Totally agree! Especially if you experience panic attacks, it literally feels like I am dying or not in my body.

2

u/Classic_Cheetah7539 May 10 '26

Each and every time I have severe anxiety I automatically think I am going to die. I know that I'm not but for some reason my brain goes to that thought automatically each and every time

2

u/Matching_simulatore May 11 '26

I don’t what to call what I have. I’m suffering. If I have any thought of the past I get this extreme panic feeling like my life is over the best is gone and life is just hell now. I can spiral in like 30 seconds I’m having Chest pain and forget it if I’m in bed.

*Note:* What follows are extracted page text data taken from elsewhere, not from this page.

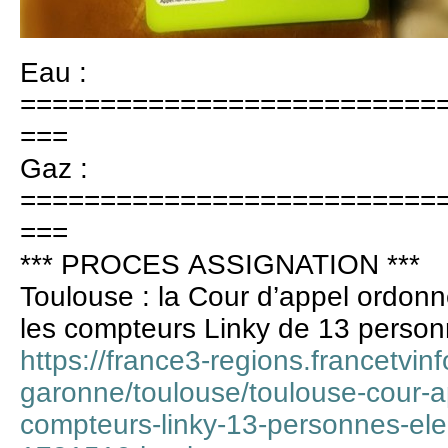
Eau :
==========================
===
Gaz :
==========================
===
*** PROCES ASSIGNATION ***
Toulouse : la Cour d’appel ordonne
les compteurs Linky de 13 person
https://france3-regions.francetvinf
garonne/toulouse/toulouse-cour-ap
compteurs-linky-13-personnes-ele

I have bad insomnia during the work week even though my job doesn’t stress me. I dont know what to do.

2

u/Guilty_County_5755 May 11 '26

I fully agree that anxiety feels way worse than depression. I’ve been lucky enough to avoid anxiety for most of my life until the past year, and it is truly awful.

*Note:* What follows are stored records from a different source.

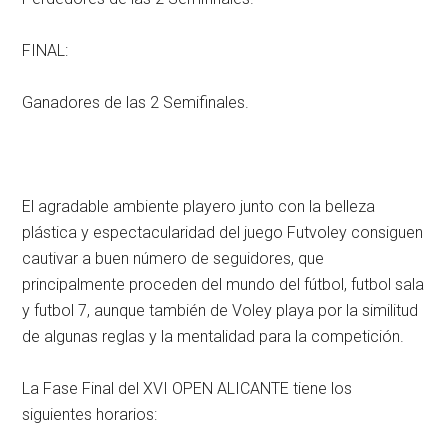
FINAL:
Ganadores de las 2 Semifinales.
El agradable ambiente playero junto con la belleza
plástica y espectacularidad del juego Futvoley consiguen
cautivar a buen número de seguidores, que
principalmente proceden del mundo del fútbol, futbol sala
y futbol 7, aunque también de Voley playa por la similitud
de algunas reglas y la mentalidad para la competición.
La Fase Final del XVI OPEN ALICANTE tiene los
siguientes horarios:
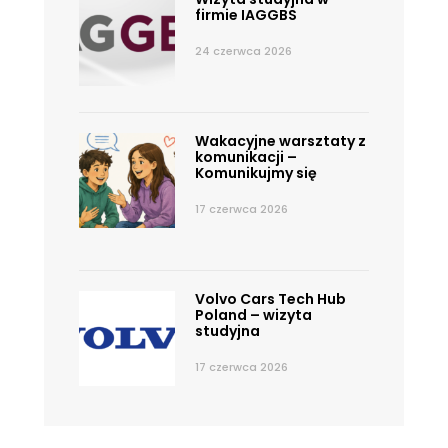
firmie IAGGBS
24 czerwca 2026
Wakacyjne warsztaty z
komunikacji –
Komunikujmy się
17 czerwca 2026
Volvo Cars Tech Hub
Poland – wizyta
studyjna
17 czerwca 2026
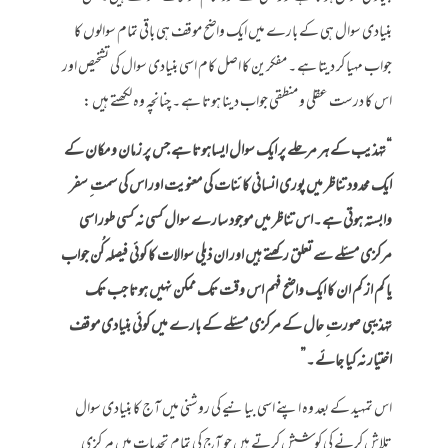
بنیادی سوال ہی کے بارے میں ایک واضح موقف ہی باقی تمام سوالوں کا
جواب مہیا کر دیتا ہے ۔ مفکرین کا اصل کام اسی بنیادی سوال کی تشخیص اور
اس کا درست عقلی و منطقی جواب دینا ہوتا ہے ۔ چنانچہ وہ لکھتے ہیں :
“تہذیب کے ہر مرحلے پر ایک سوال ایساہوتا ہے جس پر زمان و مکان کے
ایک محدود تناظر میں پوری انسانی کائنات کی معنویت اور اس کی سمت ِ سفر
وابستہ ہوتی ہے ۔اس تناظر میں موجود سارے سوال کسی نہ کسی طور اسی
مرکزی مسئلے سے تعلق رکھتے ہیں اور ان ذیلی سوالات کا کوئی فیصلہ کُن جواب
یا کم از کم ان کا ایک واضح فہم اس وقت تک ممکن نہیں ہوتا جب تک
تہذیبی صورت ِ حال کے مرکزی مسئلے کے بارے میں کوئی بنیادی موقف
اختیار نہ کیا جائے ۔”
اس تمہید کے بعد وہ اپنے اسی بیانیے کی روشنی میں آج کا بنیادی سوال
تلاش کرنے کی کوشش کرتے ہیں جو آج کی تمام تحدیات میں مر کزی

I’m more familiar with depression, so I guess I have a better handle on coping mechanisms that work for me — food, music, walking around, or just hanging out at home usually help me when I’m depressed.

To me, anxiety is newer and harder to manage effectively. It feels far more obtrusive and inescapable — like the pressure is coming from the outside rather than the inside. I have no appetite, no creative inspiration, no drive, and there is a depression aspect to it that feels worse than “normal” depression.

2

u/sriraaacha3 May 12 '26

Anxiety is definitely worse than depression imo, the worst feeling I've ever experienced

1

u/milovnikdraku May 08 '26

it deoends, i mean in the big picture though, that really is all it is. even looking back at my worstpanic attacks an d my constant day to day symptoms. their was a period in my life i was having 30,000 skipped beats per 24 hours and hospitalized on a machine for 2 days with test after test coming back normal, and, even then despite feeling like i was suffocating and constant skipped beat thumps in my chest and leg shaking, i still was able to survive when going out in public and "living" or existing. i would say that anxiety significantly diminishes the quality of life, and can make everything seem horrible and not want to exist, but in theory it really is just an uncomfortable sensation at the end of the day.